PROBLEM STATEMENT: A faithful copy of all the data is required; pictures should not be included.

Start of Block

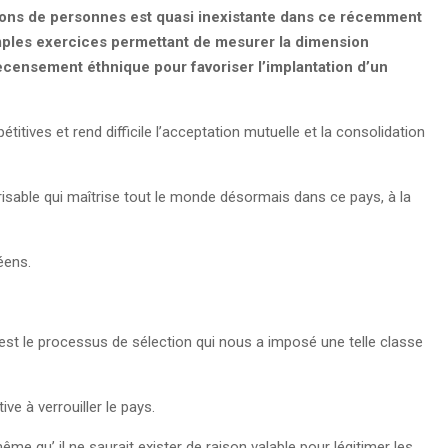
llions de personnes est quasi inexistante dans ce récemment
imples exercices permettant de mesurer la dimension
censement éthnique pour favoriser l’implantation d’un
titives et rend difficile l’acceptation mutuelle et la consolidation
able qui maîtrise tout le monde désormais dans ce pays, à la
éens.
le est le processus de sélection qui nous a imposé une telle classe
ive à verrouiller le pays.
ême qu’ il ne saurait exister de raison valable pour légitimer les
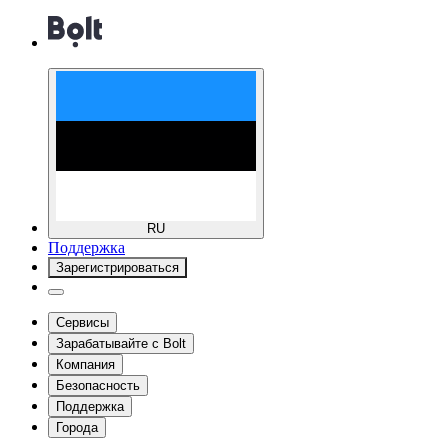
RU
Поддержка
Зарегистрироваться
Сервисы
Зарабатывайте с Bolt
Компания
Безопасность
Поддержка
Города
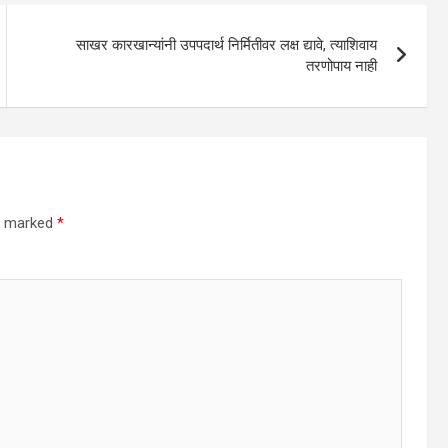
साखर कारखान्यांनी उपपदार्थ निर्मितीवर लक्ष द्यावे, त्याशिवाय
तरणोपाय नाही
re marked
*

End of Block

FINAL ANSWER:
llions de personnes est quasi inexistante dans ce récemment
imples exercices permettant de mesurer la dimension
censement éthnique pour favoriser l’implantation d’un
titives et rend difficile l’acceptation mutuelle et la consolidation
able qui maîtrise tout le monde désormais dans ce pays, à la
éens.
le est le processus de sélection qui nous a imposé une telle classe
ive à verrouiller le pays.
ême qu’ il ne saurait exister de raison valable pour légitimer les
RU
Поддержка
Зарегистрироваться
Сервисы
Зарабатывайте с Bolt
Компания
Безопасность
Поддержка
Города
साखर कारखान्यांनी उपपदार्थ निर्मितीवर लक्ष द्यावे, त्याशिवाय
तरणोपाय नाही
re marked
*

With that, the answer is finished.